START Material supplied
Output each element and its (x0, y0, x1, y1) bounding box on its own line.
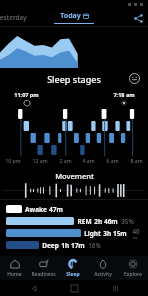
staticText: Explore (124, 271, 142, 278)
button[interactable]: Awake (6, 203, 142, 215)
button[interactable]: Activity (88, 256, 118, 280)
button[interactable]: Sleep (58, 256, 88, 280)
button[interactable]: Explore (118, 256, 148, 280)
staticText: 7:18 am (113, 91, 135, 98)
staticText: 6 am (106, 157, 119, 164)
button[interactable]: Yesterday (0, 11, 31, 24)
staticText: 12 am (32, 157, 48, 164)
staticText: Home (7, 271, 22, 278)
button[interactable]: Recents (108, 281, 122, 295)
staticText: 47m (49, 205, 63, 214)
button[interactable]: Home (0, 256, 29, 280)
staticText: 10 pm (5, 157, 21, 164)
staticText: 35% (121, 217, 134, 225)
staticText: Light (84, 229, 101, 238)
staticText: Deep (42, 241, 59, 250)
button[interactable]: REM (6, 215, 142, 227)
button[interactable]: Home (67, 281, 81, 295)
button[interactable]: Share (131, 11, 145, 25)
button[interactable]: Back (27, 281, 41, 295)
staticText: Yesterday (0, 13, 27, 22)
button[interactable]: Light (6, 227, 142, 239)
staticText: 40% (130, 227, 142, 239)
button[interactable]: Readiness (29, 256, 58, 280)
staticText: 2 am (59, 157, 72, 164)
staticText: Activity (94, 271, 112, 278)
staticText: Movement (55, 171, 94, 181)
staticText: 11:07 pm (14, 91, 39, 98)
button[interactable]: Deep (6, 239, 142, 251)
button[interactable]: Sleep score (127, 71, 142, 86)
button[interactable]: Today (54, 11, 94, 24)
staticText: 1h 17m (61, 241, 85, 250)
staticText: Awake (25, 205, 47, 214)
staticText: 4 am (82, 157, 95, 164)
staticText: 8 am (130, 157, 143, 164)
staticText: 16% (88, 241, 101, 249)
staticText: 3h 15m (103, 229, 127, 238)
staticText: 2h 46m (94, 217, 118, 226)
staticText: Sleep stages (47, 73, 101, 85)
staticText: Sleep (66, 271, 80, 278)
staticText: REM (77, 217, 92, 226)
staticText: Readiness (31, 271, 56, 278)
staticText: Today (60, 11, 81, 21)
END Material supplied
**Activity:** Whenever the word "Light" shows up in a line above, copy that line.

**Answer to the problem:**
staticText: Light (84, 229, 101, 238)
button[interactable]: Light (6, 227, 142, 239)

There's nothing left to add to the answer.